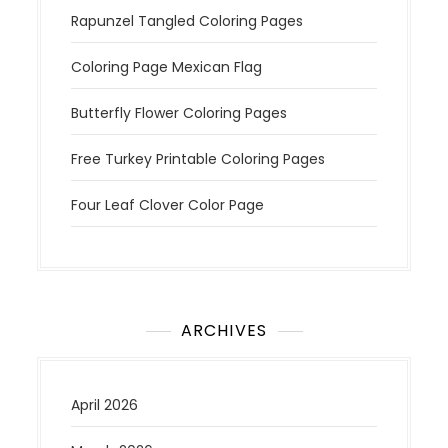
Rapunzel Tangled Coloring Pages
Coloring Page Mexican Flag
Butterfly Flower Coloring Pages
Free Turkey Printable Coloring Pages
Four Leaf Clover Color Page
ARCHIVES
April 2026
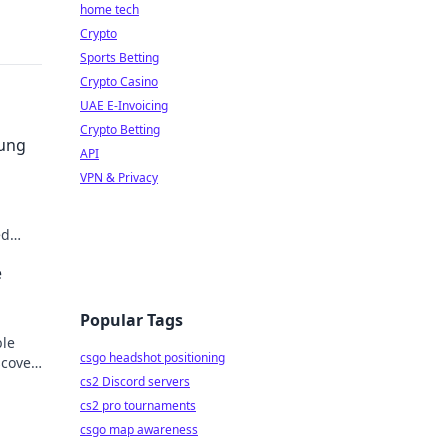
home tech
Crypto
Sports Betting
Crypto Casino
UAE E-Invoicing
Crypto Betting
sung
API
VPN & Privacy
ed
der.
e
Popular Tags
ble
csgo headshot positioning
scover
cs2 Discord servers
cs2 pro tournaments
csgo map awareness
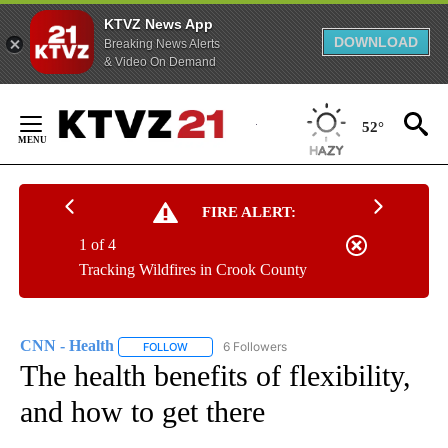
KTVZ News App
DOWNLOAD
Breaking News Alerts
& Video On Demand
Skip
to
52°
Content
FIRE ALERT:
1 of 4
Tracking Wildfires in Crook County
CNN - Health
6 Followers
FOLLOW
FOLLOW "CNN - HEALTH" TO RECEIVE NOTIFICA
The health benefits of flexibility,
and how to get there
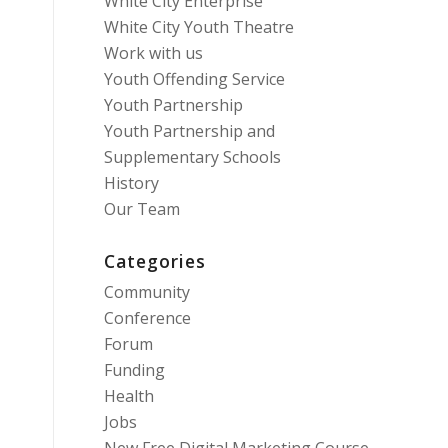
White City Enterprise
White City Youth Theatre
Work with us
Youth Offending Service
Youth Partnership
Youth Partnership and
Supplementary Schools
History
Our Team
Categories
Community
Conference
Forum
Funding
Health
Jobs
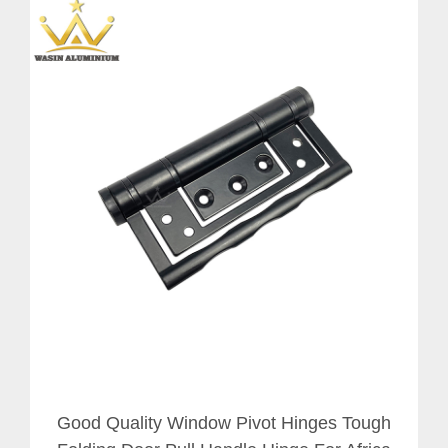
Good Quality Window Pivot Hinges Tough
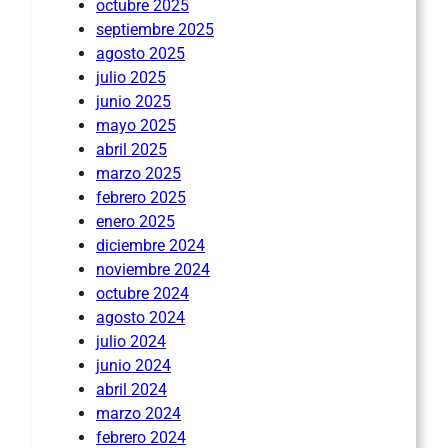
octubre 2025
septiembre 2025
agosto 2025
julio 2025
junio 2025
mayo 2025
abril 2025
marzo 2025
febrero 2025
enero 2025
diciembre 2024
noviembre 2024
octubre 2024
agosto 2024
julio 2024
junio 2024
abril 2024
marzo 2024
febrero 2024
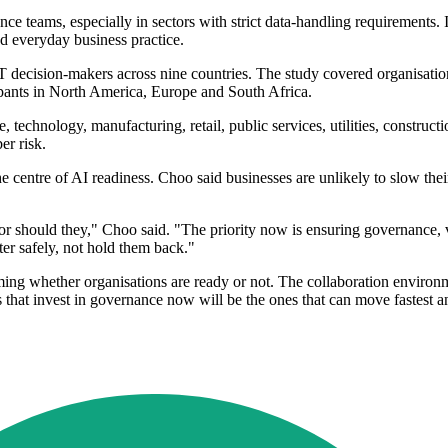
nce teams, especially in sectors with strict data-handling requirements
d everyday business practice.
IT decision-makers across nine countries. The study covered organisat
ipants in North America, Europe and South Africa.
e, technology, manufacturing, retail, public services, utilities, const
er risk.
he centre of AI readiness. Choo said businesses are unlikely to slow th
or should they," Choo said. "The priority now is ensuring governance,
er safely, not hold them back."
oming whether organisations are ready or not. The collaboration environ
ns that invest in governance now will be the ones that can move fastes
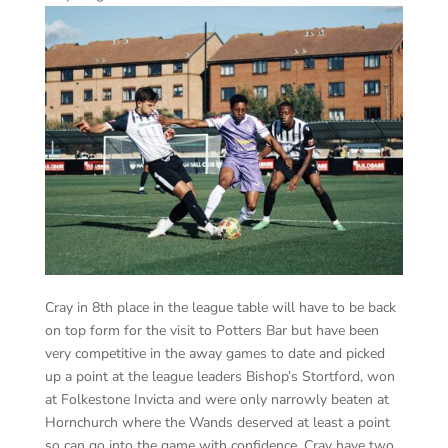
Cray in 8th place in the league table will have to be back
on top form for the visit to Potters Bar but have been
very competitive in the away games to date and picked
up a point at the league leaders Bishop’s Stortford, won
at Folkestone Invicta and were only narrowly beaten at
Hornchurch where the Wands deserved at least a point
so can go into the game with confidence. Cray have two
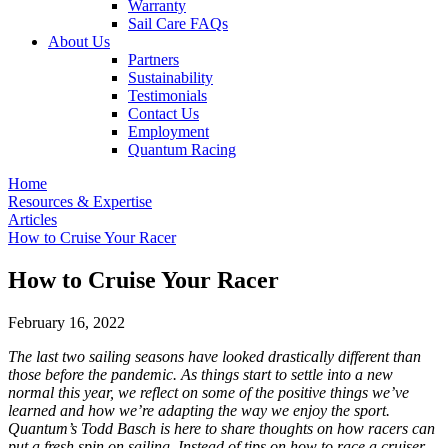
Warranty
Sail Care FAQs
About Us
Partners
Sustainability
Testimonials
Contact Us
Employment
Quantum Racing
Home
Resources & Expertise
Articles
How to Cruise Your Racer
How to Cruise Your Racer
February 16, 2022
The last two sailing seasons have looked drastically different than
those before the pandemic. As things start to settle into a new
normal this year, we reflect on some of the positive things we’ve
learned and how we’re adapting the way we enjoy the sport.
Quantum’s Todd Basch is here to share thoughts on how racers can
put a fresh spin on sailing. Instead of tips on how to race a cruiser,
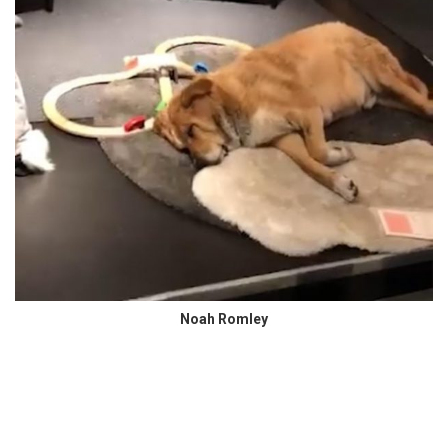
Noah Romley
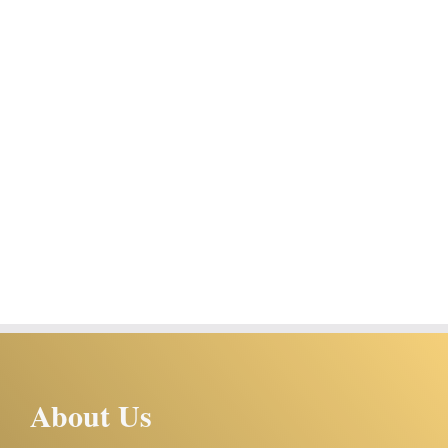
About Us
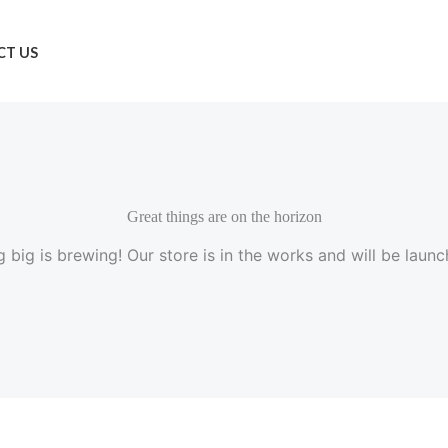
T US
Great things are on the horizon
 big is brewing! Our store is in the works and will be launc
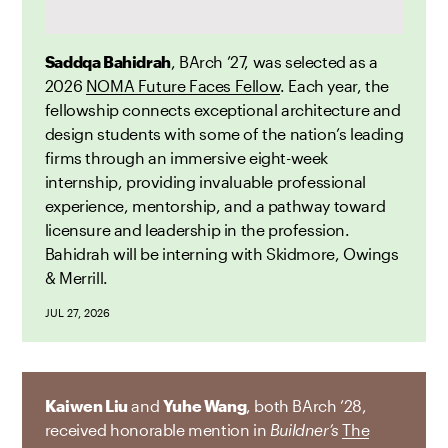
Saddqa Bahidrah
, BArch ’27, was selected as a
2026
NOMA Future Faces Fellow
. Each year, the
fellowship connects exceptional architecture and
design students with some of the nation’s leading
firms through an immersive eight-week
internship, providing invaluable professional
experience, mentorship, and a pathway toward
licensure and leadership in the profession.
Bahidrah will be interning with Skidmore, Owings
& Merrill.
JUL 27, 2026
Kaiwen Liu
and
Yuhe Wang
, both BArch ’28,
received honorable mention in
Buildner’s
The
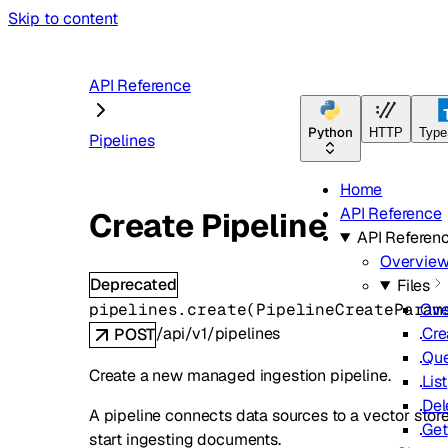
Skip to content
API Reference
Python
HTTP
Type
Pipelines
Home
API Reference
Create Pipeline
API Referen
Overvie
Deprecated
Files
pipelines.
create
(
PipelineCreateParam
Ove
/api/v1/pipelines
Cre
POST
Qu
Create a new managed ingestion pipeline.
List
Del
A pipeline connects data sources to a vector store 
Get
start ingesting documents.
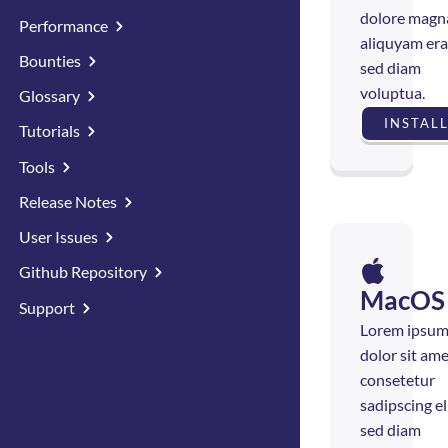
dolore magn
Performance
aliquyam era
Bounties
sed diam
voluptua.
Glossary
INSTAL
Tutorials
Tools
Release Notes
User Issues
Github Repository
MacOS
Support
Lorem ipsu
dolor sit ame
consetetur
sadipscing eli
sed diam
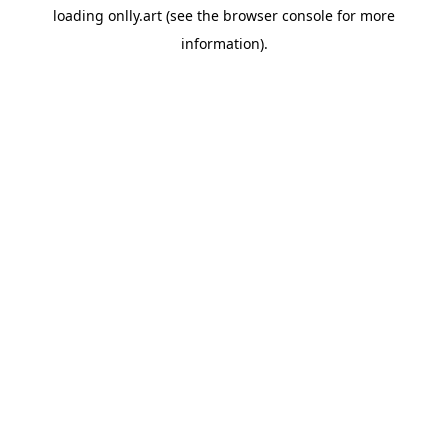
loading
onlly.art
(see the
browser console
for more
information).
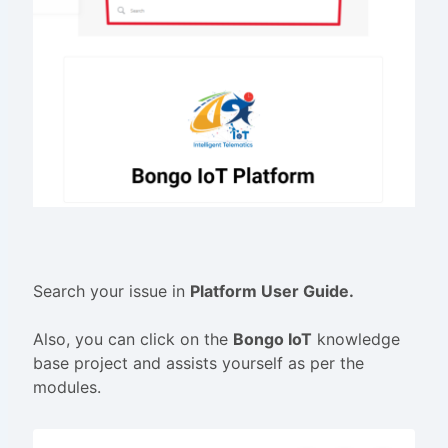
Search your issue in
Platform User Guide.
Also, you can click on the
Bongo IoT
knowledge
base project and assists yourself as per the
modules.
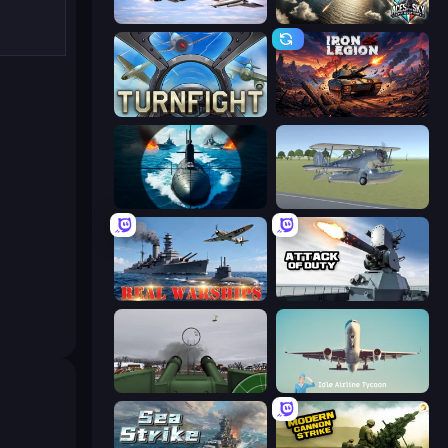
Fighter Aircraft Pilot
Aces of the Sky: Epic Dogfights
Turnfight
Iron Legion
Ships Battlefield 3D
3D Flight Simulator
Real Warships
Attack of Duty
Flakmeister
Idle Airline Tycoon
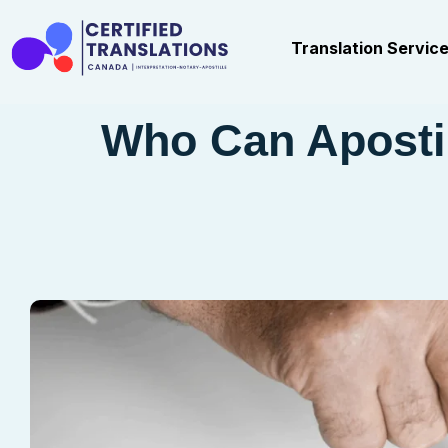
Translation Servic
Who Can Aposti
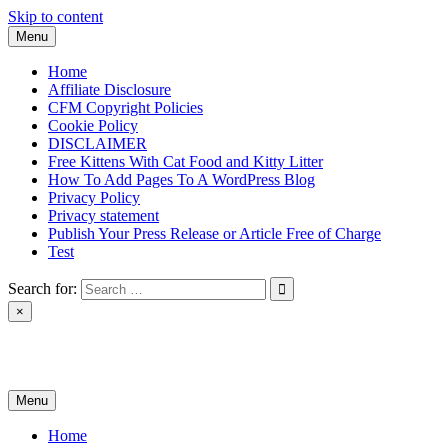
Skip to content
Menu
Home
Affiliate Disclosure
CFM Copyright Policies
Cookie Policy
DISCLAIMER
Free Kittens With Cat Food and Kitty Litter
How To Add Pages To A WordPress Blog
Privacy Policy
Privacy statement
Publish Your Press Release or Article Free of Charge
Test
Search for:
×
News & Reviews
Menu
Home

+===+

- _Task objective_: Using the listing above, pick out each line that contains the word "Bahidrah", then copy it.

- _Result of the task_:
Saddqa Bahidrah
Bahidrah will be interning with Skidmore, Owings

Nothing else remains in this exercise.